Futebol atrás - Existem no Brasil 293.533 atletas inscritos nas federações, segundo o relatório do COB. O futebol não foi analisado pelo estudo - segundo levantamento feito pela Fundação Getulio Vargas (FGV-RJ) para a CBF, há 11 mil jogadores federados no Brasil apesar de 30 milhões de praticantes (contando os tradicionais peladeiros). E o esporte número 1 do país perde o topo em número de federados. O vôlei, de quadra e de praia, é o que tem mais adeptos: 85.302. Handebol (53.198), natação (37.589), basquete (25.150) e atletismo (18.319) também superam o futebol entre os atletas inscritos.
O estudo revela ainda demandas desiguais nos esportes. No basquete, por exemplo, são 25.150 jogadores federados desfrutando de 6 mil quadras, pelos números da confederação do esporte. A proporção dá uma média de quatro atletas por quadra.
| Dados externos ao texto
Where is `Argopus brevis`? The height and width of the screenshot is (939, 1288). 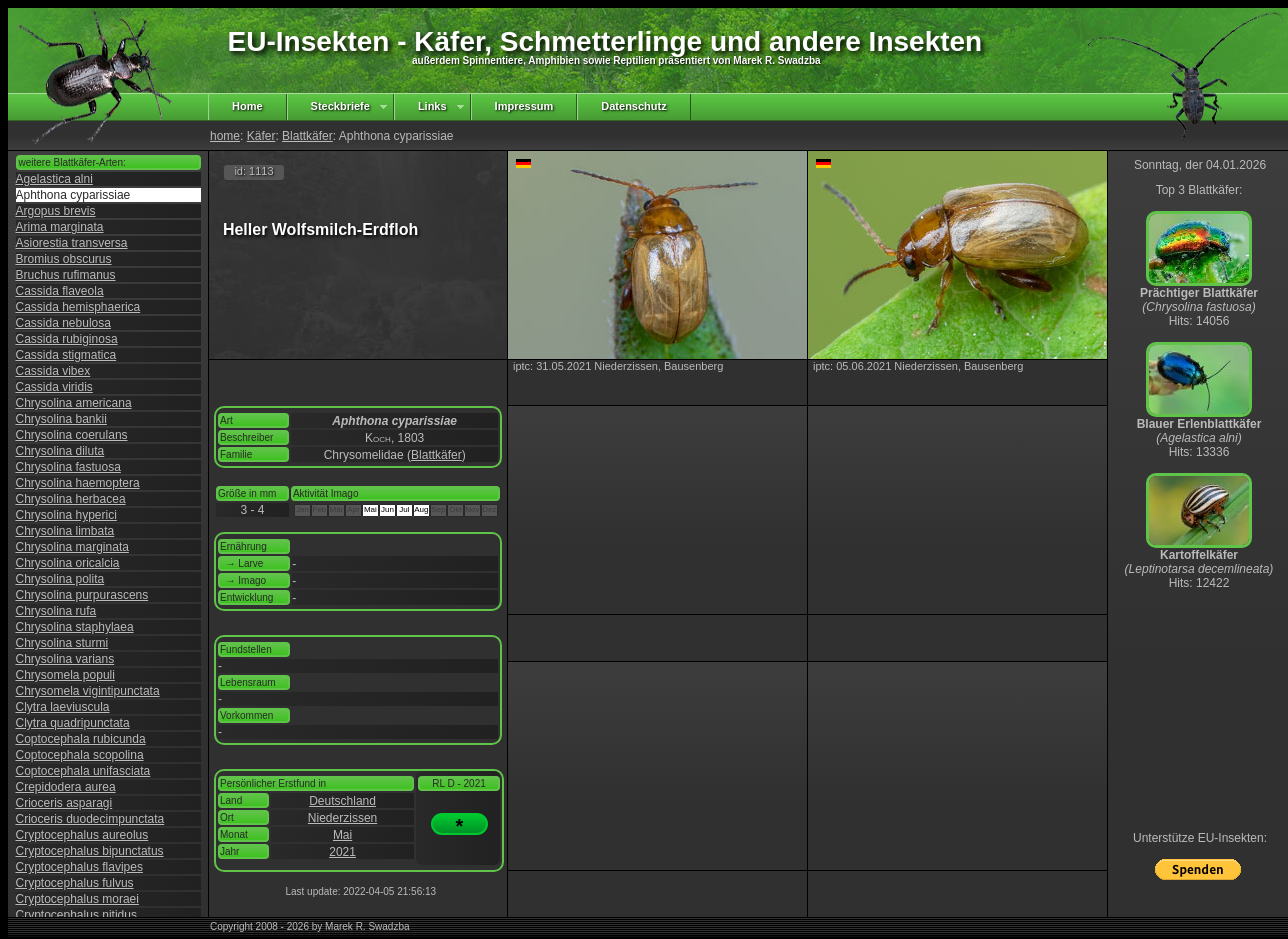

Na outra ponta, no tiro, uma modalidade individual, 9.654 praticantes têm que disputar 24 instalações - são 402 atletas por área de tiro.
O resultado do estudo surpreendeu negativamente. ''A realidade que esperávamos era ruim, mas, com o estudo, vimos que a situação é dramática, pior do que imaginávamos'', avalia o presidente do COB, Carlos Arthur Nuzman. No relatório, o COB propôs ainda metas a serem cumpridas por cada modalidade. ''Essa é uma base para o ministério saber como está o esporte olímpico e buscar apoio financeiro, especialmente no Ministério da Fazenda e na Receita Federal'', diz.
Gerente - ''Não adianta nada ter idéias maravilhosas, gestão impecável e não ter dinheiro'', completa o presidente do COB. Nuzman disse ser possível dar um salto de qualidade em até 12 anos desde que haja recursos suficientes para investimento no esporte. O dirigente contou ainda que, após a criação de equipes olímpicas permanentes em cada modalidade, o COB terá um gerente nesses times. Nuzman afirmou também que o foco deve estar no aprimoramento da parte administrativa das confederações. ''Quem estiver à frente de uma entidade tem que ter bagagem internacional.''
Segundo o estudo, apenas quatro esportes contam com uma boa infra-estrutura: vôlei, natação, basquete e atletismo (apesar de, nesse último, a sede da confederação estar numa área cedida pelo pai do presidente da instituição). As quatro modalidades estão entre as cinco com maior número de atletas federados e também dispõem de patrocinadores. Têm um retrato melhor que o de esportes como o badminton, a canoagem, o remo, o tênis de mesa, o tiro e o iatismo (dono de quatro ouros olímpicos), que sobrevivem, em parte, com dinheiro vindo de bingos. O desnível se torna evidente quando se toma por base os resultados em Olimpíadas ou Mundiais. Setenta e quatro por cento dos esportes jamais disputaram os torneios mais importantes.
O orçamento do ministério para 2001 (R$ 19 milhões) é superior ao do ano anterior (R$ 6 milhões). Os relatórios enviados pelas confederações ao COB estimavam uma demanda de R$ 226 milhões. Refazendo os cálculos, o comitê olímpico chegou aos R$ 103 milhões.